PROBLEM TO WORK ON:
Without the images, write out all of the following entries exactly.
(THE RECORDS begins)
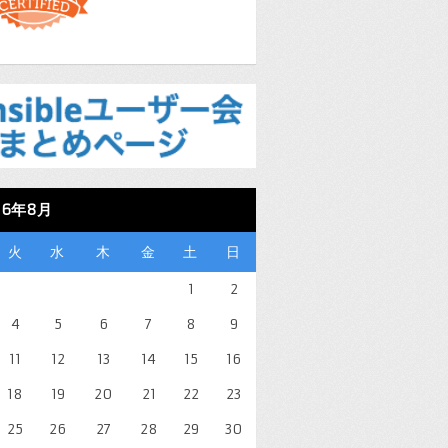
26年8月
火
水
木
金
土
日
1
2
4
5
6
7
8
9
11
12
13
14
15
16
18
19
20
21
22
23
25
26
27
28
29
30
(THE RECORDS ends)
TASK RESULT:
26年8月
火
水
木
金
土
日
1
2
4
5
6
7
8
9
11
12
13
14
15
16
18
19
20
21
22
23
25
26
27
28
29
30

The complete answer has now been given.